Can Cells from Umbilical Cords be used to treat patients with Osteoarthritis

Two Preclinical Studies

Jade Perry, Claire Mennan, Helen McCarthy, George Bou-Gharios*, Rob Van’T Hof*, Peter Milner*, Cosimo De Bari#, Anke Roelofs#, Karina Wright, James Richardson & Sally Roberts.  *Liverpool University; #Aberdeen University

Funded by Keele University & Versus Arthritis

Osteoarthritis (OA) is a complex degenerative joint disease, characterised by degradation and loss of articular cartilage (causing the joint space to narrow), as well as a lot of changes in the bone, such as abnormal bony spurs or ‘osteophytes’ forming. Currently, there are no effective pharmaceutical or non-surgical therapies to reverse osteoarthritis. Researchers around the world are seeking new approaches, including seeing if a biological approach such as cell therapy could be useful. Here in Oswestry, we have been obtaining mesenchymal stromal or stem cells (MSCs) from human umbilical cords (UC-MSCs) for some years now. These are an attractive source of cells for regenerative medicine since they are fairly easy to obtain and grow and they also appear to have anti-inflammatory properties, which may be useful and make an immune reaction less likely if used in a different individual.  We are currently working with collaborators in other universities to see if the cells prepared here in Oswestry could delay osteoarthritis in their models. Specifically, we are examining the effect of a single injection of UC-MSCs to determine if they can help repair or regenerate damaged joints. If successful, it is likely they could be an excellent allogeneic (i.e. from another person) source of cells for the treatment of OA.

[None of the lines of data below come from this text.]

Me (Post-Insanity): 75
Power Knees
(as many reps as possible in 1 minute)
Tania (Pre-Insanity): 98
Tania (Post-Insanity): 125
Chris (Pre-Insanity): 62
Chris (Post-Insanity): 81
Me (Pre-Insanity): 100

One of these (called the PMM or partial medial meniscectomy model) mimics end-stage osteoarthritis, with severe loss of cartilage and osteophyte formation appearing in the operated groups. Our results demonstrated that although the transplanted UC-MSCs did not recover joint damage induced by the PMM, as assessed histologically or by micro computed tomography (micro CT), the implanted cells did not appear to elicit an inflammatory response in the treated groups, even though they were from a different species (at least at the timepoints examined). Furthermore, there was marked variability between the UC donors, with a significantly reduced loss of joint space appearing at 12 weeks with one donor but not the other 2 donors’ cells. This suggests that some donors’ cells may have a greater therapeutic potential than others, highlighting the importance of characterising each batch of cells for allogeneic cell therapies.

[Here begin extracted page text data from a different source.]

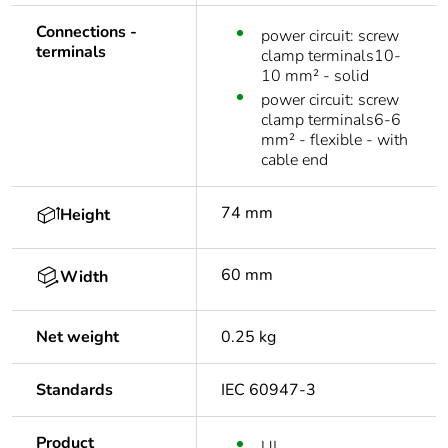
Connections -
power circuit: screw
terminals
clamp terminals10-
10 mm² - solid
power circuit: screw
clamp terminals6-6
mm² - flexible - with
cable end
74 mm
Height
60 mm
Width
Net weight
0.25 kg
Standards
IEC 60947-3
Product
UL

The second model used a small isolated injury to the cartilage, which can lead to secondary osteoarthritis (and so significantly less severe than the aforementioned model). In this injury model we compared human UC-MSCs and bone marrow (BM)-derived MSCs, grown in a bioreactor (Quantum®), at repairing cartilage damage and preventing secondary OA. As in the other study, the groups treated with cells did not appear to show any macroscopic or microscopic signs of swelling/inflammation due to human cell implantation. Furthermore, when assessed histologically both human MSC treated groups had significantly better repair compared with the untreated group (ie without cells; Figure 7). Additionally, immunohistochemistry showed that there was more type II collagen in the repair tissue of those joints with better cartilage morphologically, as well as it containing many ‘tomato’-positive cells (which are derived from the joint interzone). These results suggest that up-scale manufactured UC-MSCs and BM-MSCs could be an effective therapy for treating cartilage injuries. The implanted MSCs did not appear to elicit an inflammatory response, further supporting their potential as an allogeneic treatment.